● **Task goal**
In the material below, find all lines with the string "estimate" and copy them.
---*---
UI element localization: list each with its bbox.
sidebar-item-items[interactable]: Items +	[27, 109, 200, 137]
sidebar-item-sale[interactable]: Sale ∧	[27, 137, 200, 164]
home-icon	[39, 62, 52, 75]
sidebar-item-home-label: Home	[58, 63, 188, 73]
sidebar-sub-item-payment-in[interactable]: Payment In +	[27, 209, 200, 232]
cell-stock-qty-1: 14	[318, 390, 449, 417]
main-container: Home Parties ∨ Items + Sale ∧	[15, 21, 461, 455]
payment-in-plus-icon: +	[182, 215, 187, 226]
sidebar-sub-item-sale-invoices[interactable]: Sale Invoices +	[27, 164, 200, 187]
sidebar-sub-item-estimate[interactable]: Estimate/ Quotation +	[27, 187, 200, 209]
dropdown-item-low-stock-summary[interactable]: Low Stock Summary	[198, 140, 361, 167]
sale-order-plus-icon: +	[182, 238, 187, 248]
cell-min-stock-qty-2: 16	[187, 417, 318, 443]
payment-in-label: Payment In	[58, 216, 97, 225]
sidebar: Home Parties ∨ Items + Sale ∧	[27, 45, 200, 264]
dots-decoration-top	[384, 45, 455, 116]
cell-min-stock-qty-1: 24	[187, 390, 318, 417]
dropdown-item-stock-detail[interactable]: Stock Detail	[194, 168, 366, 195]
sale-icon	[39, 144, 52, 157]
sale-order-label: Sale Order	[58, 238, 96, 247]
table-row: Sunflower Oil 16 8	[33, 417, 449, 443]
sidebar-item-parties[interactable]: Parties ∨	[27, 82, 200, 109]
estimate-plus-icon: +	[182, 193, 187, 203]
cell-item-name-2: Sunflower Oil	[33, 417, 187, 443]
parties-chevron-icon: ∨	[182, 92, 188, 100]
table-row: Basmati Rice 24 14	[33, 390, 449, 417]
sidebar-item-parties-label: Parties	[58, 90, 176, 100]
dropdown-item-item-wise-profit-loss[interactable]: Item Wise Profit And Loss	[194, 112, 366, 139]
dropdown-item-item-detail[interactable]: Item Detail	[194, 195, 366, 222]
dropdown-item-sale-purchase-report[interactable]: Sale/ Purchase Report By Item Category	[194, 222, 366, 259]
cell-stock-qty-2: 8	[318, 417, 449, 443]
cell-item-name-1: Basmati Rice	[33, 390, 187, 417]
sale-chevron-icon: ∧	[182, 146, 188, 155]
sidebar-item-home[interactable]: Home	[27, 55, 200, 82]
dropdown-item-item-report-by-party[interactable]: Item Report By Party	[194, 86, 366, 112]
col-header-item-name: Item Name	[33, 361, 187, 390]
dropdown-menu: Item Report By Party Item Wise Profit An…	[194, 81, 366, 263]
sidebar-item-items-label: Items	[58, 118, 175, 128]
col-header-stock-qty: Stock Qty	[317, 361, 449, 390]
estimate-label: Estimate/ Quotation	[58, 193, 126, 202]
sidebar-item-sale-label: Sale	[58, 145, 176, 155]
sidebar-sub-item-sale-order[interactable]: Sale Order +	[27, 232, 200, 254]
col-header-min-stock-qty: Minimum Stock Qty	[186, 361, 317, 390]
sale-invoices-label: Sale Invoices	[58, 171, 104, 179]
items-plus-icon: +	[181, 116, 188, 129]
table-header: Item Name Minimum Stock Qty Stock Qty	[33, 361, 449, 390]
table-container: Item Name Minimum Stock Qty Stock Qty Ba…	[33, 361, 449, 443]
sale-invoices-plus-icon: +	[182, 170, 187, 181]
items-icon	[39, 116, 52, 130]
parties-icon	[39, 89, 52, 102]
---*---
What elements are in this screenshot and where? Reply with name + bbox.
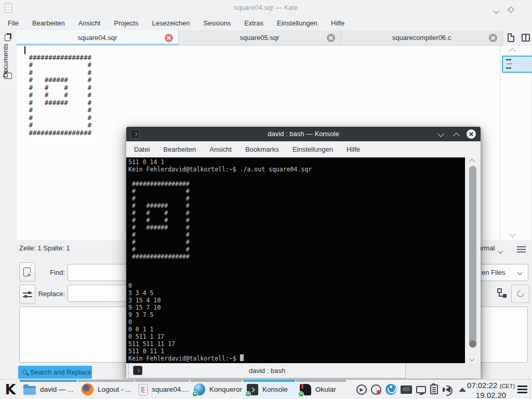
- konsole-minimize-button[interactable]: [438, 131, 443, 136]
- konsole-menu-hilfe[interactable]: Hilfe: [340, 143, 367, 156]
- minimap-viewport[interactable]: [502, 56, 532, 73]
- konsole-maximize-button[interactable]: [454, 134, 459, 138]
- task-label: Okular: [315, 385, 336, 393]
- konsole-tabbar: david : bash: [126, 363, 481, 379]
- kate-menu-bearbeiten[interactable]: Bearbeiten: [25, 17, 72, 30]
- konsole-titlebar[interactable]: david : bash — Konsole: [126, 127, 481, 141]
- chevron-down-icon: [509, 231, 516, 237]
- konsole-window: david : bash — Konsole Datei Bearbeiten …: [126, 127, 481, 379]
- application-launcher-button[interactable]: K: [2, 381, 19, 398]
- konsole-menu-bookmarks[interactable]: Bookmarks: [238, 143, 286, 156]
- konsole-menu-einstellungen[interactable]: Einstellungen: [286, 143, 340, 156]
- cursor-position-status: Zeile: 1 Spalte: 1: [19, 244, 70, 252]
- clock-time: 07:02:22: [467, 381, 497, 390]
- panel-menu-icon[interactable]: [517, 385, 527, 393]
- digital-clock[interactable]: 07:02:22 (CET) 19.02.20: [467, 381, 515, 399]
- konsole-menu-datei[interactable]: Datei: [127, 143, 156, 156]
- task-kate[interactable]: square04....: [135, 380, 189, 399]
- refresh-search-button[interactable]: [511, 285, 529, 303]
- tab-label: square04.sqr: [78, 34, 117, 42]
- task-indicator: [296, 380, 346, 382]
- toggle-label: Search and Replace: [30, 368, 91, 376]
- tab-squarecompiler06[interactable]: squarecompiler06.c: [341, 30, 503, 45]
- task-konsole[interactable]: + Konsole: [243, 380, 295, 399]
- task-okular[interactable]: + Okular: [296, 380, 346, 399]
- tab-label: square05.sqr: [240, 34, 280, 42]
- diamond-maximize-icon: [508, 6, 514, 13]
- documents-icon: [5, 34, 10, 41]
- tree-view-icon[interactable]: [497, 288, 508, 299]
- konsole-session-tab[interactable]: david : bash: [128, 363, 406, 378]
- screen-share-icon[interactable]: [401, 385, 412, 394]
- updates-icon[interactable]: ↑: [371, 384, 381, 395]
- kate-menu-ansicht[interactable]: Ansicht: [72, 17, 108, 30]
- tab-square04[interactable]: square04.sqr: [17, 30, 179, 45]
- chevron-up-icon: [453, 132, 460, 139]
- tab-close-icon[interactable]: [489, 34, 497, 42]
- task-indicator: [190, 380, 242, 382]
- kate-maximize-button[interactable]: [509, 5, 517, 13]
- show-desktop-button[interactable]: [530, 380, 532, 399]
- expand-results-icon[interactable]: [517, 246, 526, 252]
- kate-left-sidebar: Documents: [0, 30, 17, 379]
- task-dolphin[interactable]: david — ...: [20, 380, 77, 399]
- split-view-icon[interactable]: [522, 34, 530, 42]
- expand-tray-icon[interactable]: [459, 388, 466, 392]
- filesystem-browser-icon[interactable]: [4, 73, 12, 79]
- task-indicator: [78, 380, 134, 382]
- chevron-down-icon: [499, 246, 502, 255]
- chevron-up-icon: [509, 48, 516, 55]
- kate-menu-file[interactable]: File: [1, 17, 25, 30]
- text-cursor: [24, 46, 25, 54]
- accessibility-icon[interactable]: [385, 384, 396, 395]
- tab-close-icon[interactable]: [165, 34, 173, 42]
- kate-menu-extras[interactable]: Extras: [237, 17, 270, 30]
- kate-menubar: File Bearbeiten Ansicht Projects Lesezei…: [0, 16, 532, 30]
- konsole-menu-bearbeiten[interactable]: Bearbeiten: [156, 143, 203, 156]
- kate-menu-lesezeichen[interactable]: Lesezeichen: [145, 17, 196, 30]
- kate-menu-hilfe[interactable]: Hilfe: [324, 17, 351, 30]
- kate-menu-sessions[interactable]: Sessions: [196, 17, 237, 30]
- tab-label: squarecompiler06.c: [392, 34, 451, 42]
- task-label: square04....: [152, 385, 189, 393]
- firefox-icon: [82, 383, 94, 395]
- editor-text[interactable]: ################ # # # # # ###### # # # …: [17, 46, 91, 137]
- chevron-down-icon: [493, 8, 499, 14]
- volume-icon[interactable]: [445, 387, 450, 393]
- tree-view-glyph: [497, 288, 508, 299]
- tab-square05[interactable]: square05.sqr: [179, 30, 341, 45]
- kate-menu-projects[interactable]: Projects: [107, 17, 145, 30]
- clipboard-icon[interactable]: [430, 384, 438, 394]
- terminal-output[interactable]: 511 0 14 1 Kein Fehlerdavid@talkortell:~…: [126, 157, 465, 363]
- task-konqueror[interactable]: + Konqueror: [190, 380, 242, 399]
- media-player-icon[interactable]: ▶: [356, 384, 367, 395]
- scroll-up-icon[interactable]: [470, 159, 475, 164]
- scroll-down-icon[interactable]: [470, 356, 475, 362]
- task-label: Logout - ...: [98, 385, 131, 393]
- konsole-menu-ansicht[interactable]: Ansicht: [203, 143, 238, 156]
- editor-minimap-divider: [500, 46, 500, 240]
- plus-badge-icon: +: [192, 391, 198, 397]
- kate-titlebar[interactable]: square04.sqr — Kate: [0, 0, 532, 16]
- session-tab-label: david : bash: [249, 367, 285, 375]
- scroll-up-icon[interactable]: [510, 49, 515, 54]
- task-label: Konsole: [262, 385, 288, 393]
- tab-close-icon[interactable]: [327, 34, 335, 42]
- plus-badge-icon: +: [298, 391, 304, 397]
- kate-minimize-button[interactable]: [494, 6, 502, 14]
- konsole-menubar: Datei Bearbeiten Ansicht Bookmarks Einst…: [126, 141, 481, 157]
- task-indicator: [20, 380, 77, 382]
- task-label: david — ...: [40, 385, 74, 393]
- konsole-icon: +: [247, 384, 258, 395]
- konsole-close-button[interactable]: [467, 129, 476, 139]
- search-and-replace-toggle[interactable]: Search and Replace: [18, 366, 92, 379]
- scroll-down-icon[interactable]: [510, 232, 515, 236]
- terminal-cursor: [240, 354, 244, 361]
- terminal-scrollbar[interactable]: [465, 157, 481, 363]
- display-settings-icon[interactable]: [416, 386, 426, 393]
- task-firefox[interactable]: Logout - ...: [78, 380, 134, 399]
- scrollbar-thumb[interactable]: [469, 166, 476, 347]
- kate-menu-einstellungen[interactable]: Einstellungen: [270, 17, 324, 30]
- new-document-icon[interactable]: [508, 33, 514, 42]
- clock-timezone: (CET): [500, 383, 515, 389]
---*---
● **Task response**
sidebar-sub-item-estimate[interactable]: Estimate/ Quotation +	[27, 187, 200, 209]
estimate-plus-icon: +	[182, 193, 187, 203]
estimate-label: Estimate/ Quotation	[58, 193, 126, 202]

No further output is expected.